Inugami (2001)
director: | Masato Harada |
release-year: | 2001 |
genres: | drama, romance, fantasy, shocktober |
countries: | Japan |
languages: | Japanese |
fests: | SHOCKtober 2024: WOLFtober |
I fake middle-aged bespectacled woman, Miki, makes traditional paper by hand using a bunch of hand-made bamboo gadgetry in an isolated forest in an isolated village on an island in rural Japan. A visible CGI wind blows through and knocks a bunch of her paper over.
A young man, immature and incompetent, comes from Tokyo to take a job as a schoolteacher in the village. The local paper dealer shows him the ropes, and introduces him to the paper girl. He has a brief hallucination in the woods that will never be explained. He immediately has a crush on her.

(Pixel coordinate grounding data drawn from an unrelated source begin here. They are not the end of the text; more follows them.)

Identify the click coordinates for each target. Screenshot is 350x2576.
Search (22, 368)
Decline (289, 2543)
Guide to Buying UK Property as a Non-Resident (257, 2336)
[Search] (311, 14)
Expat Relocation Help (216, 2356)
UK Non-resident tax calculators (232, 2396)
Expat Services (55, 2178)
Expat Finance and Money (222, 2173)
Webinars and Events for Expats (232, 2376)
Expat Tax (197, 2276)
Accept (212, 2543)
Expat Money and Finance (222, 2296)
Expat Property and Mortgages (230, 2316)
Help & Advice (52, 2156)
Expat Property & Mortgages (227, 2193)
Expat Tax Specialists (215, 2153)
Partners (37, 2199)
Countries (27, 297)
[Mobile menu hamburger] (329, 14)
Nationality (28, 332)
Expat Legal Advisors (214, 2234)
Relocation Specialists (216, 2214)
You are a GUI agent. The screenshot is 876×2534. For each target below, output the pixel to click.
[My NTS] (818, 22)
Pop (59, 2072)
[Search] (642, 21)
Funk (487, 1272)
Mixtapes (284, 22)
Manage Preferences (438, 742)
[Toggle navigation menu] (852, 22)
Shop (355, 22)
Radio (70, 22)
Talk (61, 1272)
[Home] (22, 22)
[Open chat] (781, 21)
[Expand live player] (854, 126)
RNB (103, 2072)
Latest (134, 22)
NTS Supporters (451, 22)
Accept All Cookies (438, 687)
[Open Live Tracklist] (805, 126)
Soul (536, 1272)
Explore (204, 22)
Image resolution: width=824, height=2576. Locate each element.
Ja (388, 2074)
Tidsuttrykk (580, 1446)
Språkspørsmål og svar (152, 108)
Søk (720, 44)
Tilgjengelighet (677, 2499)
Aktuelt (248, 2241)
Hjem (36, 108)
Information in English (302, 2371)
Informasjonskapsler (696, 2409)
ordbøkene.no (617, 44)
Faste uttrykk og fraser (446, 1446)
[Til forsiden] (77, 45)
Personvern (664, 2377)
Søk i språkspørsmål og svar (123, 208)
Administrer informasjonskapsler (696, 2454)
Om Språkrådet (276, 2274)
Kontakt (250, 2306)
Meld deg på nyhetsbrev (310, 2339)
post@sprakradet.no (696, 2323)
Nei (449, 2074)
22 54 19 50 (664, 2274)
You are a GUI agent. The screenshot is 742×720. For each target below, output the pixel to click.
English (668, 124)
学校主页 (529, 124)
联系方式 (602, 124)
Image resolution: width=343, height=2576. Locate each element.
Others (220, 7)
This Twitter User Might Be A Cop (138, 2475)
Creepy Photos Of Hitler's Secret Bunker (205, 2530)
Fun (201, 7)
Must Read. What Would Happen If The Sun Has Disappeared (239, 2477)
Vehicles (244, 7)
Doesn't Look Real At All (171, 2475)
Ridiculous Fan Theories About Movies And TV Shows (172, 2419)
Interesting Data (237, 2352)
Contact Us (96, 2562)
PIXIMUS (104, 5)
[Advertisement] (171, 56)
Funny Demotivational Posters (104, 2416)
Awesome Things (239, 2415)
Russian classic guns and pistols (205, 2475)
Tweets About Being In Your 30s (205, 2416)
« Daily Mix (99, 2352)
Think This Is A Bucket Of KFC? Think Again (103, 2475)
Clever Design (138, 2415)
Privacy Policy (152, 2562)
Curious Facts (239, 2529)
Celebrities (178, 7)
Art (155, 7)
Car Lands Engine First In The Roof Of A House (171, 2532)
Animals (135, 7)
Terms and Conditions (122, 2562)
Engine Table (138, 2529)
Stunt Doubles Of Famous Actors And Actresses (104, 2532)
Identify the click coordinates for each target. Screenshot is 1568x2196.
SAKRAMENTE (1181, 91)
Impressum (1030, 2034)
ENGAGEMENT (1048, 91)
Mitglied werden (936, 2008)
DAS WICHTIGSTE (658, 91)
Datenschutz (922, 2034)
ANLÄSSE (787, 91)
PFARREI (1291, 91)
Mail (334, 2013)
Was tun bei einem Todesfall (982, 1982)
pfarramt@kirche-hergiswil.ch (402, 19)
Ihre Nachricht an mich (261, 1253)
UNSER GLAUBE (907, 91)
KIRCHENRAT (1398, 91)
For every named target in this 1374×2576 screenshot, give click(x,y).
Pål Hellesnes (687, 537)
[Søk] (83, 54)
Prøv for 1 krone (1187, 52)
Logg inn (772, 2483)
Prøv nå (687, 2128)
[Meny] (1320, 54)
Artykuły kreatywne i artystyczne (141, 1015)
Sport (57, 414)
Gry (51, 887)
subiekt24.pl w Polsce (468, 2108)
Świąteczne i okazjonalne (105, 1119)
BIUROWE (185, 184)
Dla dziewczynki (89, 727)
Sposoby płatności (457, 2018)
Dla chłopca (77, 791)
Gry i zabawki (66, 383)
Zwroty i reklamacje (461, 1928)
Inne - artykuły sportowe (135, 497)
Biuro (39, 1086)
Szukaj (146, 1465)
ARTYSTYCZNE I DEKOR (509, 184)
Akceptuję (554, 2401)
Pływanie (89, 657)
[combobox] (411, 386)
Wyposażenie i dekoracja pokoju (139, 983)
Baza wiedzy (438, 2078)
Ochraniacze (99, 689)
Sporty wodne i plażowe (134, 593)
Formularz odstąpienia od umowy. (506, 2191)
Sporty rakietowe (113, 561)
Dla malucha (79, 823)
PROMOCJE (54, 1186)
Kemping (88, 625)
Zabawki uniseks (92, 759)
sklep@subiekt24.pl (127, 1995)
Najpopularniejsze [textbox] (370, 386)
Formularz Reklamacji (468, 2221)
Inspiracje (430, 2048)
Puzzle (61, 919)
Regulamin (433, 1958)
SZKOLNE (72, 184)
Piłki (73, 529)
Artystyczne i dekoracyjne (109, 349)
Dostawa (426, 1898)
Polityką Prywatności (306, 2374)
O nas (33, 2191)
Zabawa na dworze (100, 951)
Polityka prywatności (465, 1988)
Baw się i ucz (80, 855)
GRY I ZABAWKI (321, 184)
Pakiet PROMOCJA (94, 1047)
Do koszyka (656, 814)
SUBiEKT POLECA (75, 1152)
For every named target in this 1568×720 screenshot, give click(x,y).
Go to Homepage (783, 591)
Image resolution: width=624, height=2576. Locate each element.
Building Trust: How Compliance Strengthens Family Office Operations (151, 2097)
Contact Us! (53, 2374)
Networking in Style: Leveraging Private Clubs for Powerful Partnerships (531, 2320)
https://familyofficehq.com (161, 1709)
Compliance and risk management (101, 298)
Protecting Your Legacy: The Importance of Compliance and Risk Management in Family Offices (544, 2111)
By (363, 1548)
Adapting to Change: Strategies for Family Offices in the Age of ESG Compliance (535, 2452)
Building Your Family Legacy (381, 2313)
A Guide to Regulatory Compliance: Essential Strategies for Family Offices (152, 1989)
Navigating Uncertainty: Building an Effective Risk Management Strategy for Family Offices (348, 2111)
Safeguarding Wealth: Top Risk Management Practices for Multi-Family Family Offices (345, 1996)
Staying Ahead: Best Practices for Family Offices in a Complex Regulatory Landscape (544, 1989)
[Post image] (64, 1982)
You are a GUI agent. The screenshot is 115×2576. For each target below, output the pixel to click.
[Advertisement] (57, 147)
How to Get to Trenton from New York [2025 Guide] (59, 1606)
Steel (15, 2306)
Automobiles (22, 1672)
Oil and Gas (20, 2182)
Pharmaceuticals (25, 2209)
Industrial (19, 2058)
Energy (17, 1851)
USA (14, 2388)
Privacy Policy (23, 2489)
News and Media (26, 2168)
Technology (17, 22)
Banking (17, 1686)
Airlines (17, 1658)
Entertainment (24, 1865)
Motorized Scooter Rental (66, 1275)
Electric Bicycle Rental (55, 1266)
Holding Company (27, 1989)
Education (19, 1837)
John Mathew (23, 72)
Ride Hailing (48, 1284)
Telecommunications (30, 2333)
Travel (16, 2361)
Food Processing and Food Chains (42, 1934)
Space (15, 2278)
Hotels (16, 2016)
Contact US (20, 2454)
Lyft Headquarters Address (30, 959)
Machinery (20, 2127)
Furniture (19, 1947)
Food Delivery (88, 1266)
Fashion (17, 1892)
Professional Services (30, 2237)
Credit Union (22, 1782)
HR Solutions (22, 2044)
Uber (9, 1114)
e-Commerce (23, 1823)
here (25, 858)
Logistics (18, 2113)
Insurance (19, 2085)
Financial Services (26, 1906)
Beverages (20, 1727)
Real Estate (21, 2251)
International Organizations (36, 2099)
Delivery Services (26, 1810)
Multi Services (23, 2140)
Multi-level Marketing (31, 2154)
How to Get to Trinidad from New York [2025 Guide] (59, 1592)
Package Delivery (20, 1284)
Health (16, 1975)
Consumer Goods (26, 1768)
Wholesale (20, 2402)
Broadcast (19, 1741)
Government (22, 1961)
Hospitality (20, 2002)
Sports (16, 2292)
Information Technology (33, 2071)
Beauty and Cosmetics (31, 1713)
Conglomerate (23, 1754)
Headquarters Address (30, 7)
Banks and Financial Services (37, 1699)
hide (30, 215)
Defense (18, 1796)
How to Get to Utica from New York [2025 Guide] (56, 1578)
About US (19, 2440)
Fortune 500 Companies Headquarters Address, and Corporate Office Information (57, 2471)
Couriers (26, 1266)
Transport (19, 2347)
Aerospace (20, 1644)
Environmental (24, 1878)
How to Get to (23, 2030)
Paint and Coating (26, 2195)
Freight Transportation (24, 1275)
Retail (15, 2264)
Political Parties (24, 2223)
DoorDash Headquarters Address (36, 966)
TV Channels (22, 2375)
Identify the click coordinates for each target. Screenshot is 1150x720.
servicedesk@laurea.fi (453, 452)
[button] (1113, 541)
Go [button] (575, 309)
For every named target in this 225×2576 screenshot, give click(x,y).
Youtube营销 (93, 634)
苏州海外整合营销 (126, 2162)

Miki comes from a large and complicated local family, the Bonomiya clan, which is separated into the large, wealthy house with the clan leader, and the smaller, inferior, lesser-Bonomiya family which includes Miki and sixish of her immediate family, along with the woods and the papermaking house.
Miki herself has a complicated history, too. It starts trickling out some hints, namely that she was once pregnant. Abstract imagery – a baby floating to the surface of her papermaking water – implies she lost the child. Later revelations will explain that it was not so simple. Miki's mom talks about how sad it was that the baby was lost.
A super duper cool shot of a bunch of men planning a parking lot inside her chest cavity has pretty much nothing to do with the movie. It's like they had this great idea, it didn't match the movie they were actually making, and they said "fuck it!" and did it anyway. Which was a good decision.
Miki heads down to the pharmacy and asks to fill her mother's prescription, and the pharmacist squints inquisitively. There was already something weird about the mother scene before, and at this point it's basically clanging all of the bells. If you haven't figured out already that her mother is long dead, you haven't seen enough horror movies. Regardless, she hangs out with her mother.
A hunter who looks vaguely like Beat Takeshi in Zatoichi is friends with the main Bonomiya family, and tends to be in the background either witnessing events or explaining events he has recently witnessed. It's a very Shakespearean role, a part-time narrator deeply intertwined in the action, woven well into the story so his presence both makes sense and helps move the story along naturally.
Miki suddenly becomes much younger and doesn't need glasses anymore. People kind of vaguely notice, but don't care much. The schoolteacher becomes all the more enamored with her. They hook up in a cave after she reveals to him a bit more of her mysterious history: that she once hooked up with somebody else in that exact same cave and conceived a baby from it.
Her mom, who we don't yet know is dead except who is obviously dead, gives her a magic flower pot and tells her it is her duty to watch over it now. The job of the women in the family is to take the magic flower pot out once per day and count the gods who live in it. There should be thirty-something Inugami, "dog gods", floating around in the pot. She says they get out sometimes and cause chaos around town. Miki tells her she's batshit insane, though Miki is also hallucinating the entire event.
As Miki and schoolteacher's relationship advances, the townsfolk start quarreling and strange goings on go on. The townsfolk start calling Miki Inugami, and various people saying various things in disjointed conversations and a bunch of angry fights sloppily piece together the local myth: the women of the Bonomiya clan are generationally cursed by the dog gods, have to appease them to keep the townsfolk safe from harm, and the townsfolk hate them for it.
In the mean time, the wife-beating, gambling drunkard who heads the main Bonomiya clan has privately lost all of family money, and has decided to sell off all of their land and the papermaking house to pay his debts. The rest of his family hates him bitterly for it, but simultaneously respect hierarchical authority.
More revelations, crazier and crazier: the guy Miki slept with in the cave was the leader of her own clan, and her brother, who is still in love with her. She had her brother's baby. It didn't die, but was secretly put of for adoption. The baby grew up, became a schoolteacher, and she's now incestuously pregnant with her own incest child, for a double-incest baby. Her mother is dead, but sometimes she thinks she is her own mother. The schoolteacher learns all of this insanity, and simply doubles down and proposes to her.
The townsfolk decide it's easier just to murder them all, but they're beaten to the punch by the clan leader who tries to murder-suicide the whole family on his own. Many of them die violently at their traditional family festival, which is filmed in black-and-white for traditional reasons.
Our two incestuous lovebirds nearly escape, when the patient Shakespearean hunter arises from a thicket and turns this little love story to a tragedy. Not that it wasn't already one once we learned about all of this recursive incest. Yeesh.